Saved data entries
++++

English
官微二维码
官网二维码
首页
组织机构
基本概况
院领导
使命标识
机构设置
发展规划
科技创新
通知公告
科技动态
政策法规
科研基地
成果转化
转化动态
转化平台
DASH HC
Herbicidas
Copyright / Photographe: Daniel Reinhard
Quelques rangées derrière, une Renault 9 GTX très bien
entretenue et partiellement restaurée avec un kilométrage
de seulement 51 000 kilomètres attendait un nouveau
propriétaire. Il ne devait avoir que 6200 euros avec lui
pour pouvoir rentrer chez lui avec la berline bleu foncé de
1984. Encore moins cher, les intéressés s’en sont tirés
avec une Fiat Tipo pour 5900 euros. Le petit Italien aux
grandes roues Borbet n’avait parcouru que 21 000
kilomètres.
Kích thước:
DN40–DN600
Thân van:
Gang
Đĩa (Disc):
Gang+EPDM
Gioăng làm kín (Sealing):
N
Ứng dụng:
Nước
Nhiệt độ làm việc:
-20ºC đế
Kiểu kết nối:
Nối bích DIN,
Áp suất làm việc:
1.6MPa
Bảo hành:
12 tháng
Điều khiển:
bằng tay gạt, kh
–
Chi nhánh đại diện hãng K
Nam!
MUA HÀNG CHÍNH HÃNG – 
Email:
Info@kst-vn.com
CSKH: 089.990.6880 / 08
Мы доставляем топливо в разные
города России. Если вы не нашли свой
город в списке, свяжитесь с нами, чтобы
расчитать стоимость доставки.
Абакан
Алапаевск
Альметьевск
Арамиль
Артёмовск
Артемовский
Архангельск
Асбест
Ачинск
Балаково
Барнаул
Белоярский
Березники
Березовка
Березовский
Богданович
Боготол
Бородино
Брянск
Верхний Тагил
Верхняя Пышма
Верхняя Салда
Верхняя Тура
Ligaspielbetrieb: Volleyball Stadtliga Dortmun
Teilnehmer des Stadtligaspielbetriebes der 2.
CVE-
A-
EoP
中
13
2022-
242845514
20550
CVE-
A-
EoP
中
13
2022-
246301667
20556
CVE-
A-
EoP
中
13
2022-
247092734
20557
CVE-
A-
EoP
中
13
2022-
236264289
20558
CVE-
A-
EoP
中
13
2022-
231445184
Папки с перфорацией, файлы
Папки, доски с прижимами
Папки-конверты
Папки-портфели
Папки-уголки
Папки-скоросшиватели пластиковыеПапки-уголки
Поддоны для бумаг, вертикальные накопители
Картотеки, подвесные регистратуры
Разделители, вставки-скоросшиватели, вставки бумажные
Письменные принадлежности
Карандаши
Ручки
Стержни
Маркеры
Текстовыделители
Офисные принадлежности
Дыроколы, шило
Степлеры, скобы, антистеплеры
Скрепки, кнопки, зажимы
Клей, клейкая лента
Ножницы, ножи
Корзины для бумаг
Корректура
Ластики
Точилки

++++

▸ To do: Transcribe the data in full, keeping every detail.

▸ Task solution:
English
官微二维码
官网二维码
首页
组织机构
基本概况
院领导
使命标识
机构设置
发展规划
科技创新
通知公告
科技动态
政策法规
科研基地
成果转化
转化动态
转化平台
DASH HC
Herbicidas
Copyright / Photographe: Daniel Reinhard
Quelques rangées derrière, une Renault 9 GTX très bien
entretenue et partiellement restaurée avec un kilométrage
de seulement 51 000 kilomètres attendait un nouveau
propriétaire. Il ne devait avoir que 6200 euros avec lui
pour pouvoir rentrer chez lui avec la berline bleu foncé de
1984. Encore moins cher, les intéressés s’en sont tirés
avec une Fiat Tipo pour 5900 euros. Le petit Italien aux
grandes roues Borbet n’avait parcouru que 21 000
kilomètres.
Kích thước:
DN40–DN600
Thân van:
Gang
Đĩa (Disc):
Gang+EPDM
Gioăng làm kín (Sealing):
N
Ứng dụng:
Nước
Nhiệt độ làm việc:
-20ºC đế
Kiểu kết nối:
Nối bích DIN,
Áp suất làm việc:
1.6MPa
Bảo hành:
12 tháng
Điều khiển:
bằng tay gạt, kh
–
Chi nhánh đại diện hãng K
Nam!
MUA HÀNG CHÍNH HÃNG – 
Email:
Info@kst-vn.com
CSKH: 089.990.6880 / 08
Мы доставляем топливо в разные
города России. Если вы не нашли свой
город в списке, свяжитесь с нами, чтобы
расчитать стоимость доставки.
Абакан
Алапаевск
Альметьевск
Арамиль
Артёмовск
Артемовский
Архангельск
Асбест
Ачинск
Балаково
Барнаул
Белоярский
Березники
Березовка
Березовский
Богданович
Боготол
Бородино
Брянск
Верхний Тагил
Верхняя Пышма
Верхняя Салда
Верхняя Тура
Ligaspielbetrieb: Volleyball Stadtliga Dortmun
Teilnehmer des Stadtligaspielbetriebes der 2.
CVE-
A-
EoP
中
13
2022-
242845514
20550
CVE-
A-
EoP
中
13
2022-
246301667
20556
CVE-
A-
EoP
中
13
2022-
247092734
20557
CVE-
A-
EoP
中
13
2022-
236264289
20558
CVE-
A-
EoP
中
13
2022-
231445184
Папки с перфорацией, файлы
Папки, доски с прижимами
Папки-конверты
Папки-портфели
Папки-уголки
Папки-скоросшиватели пластиковыеПапки-уголки
Поддоны для бумаг, вертикальные накопители
Картотеки, подвесные регистратуры
Разделители, вставки-скоросшиватели, вставки бумажные
Письменные принадлежности
Карандаши
Ручки
Стержни
Маркеры
Текстовыделители
Офисные принадлежности
Дыроколы, шило
Степлеры, скобы, антистеплеры
Скрепки, кнопки, зажимы
Клей, клейкая лента
Ножницы, ножи
Корзины для бумаг
Корректура
Ластики
Точилки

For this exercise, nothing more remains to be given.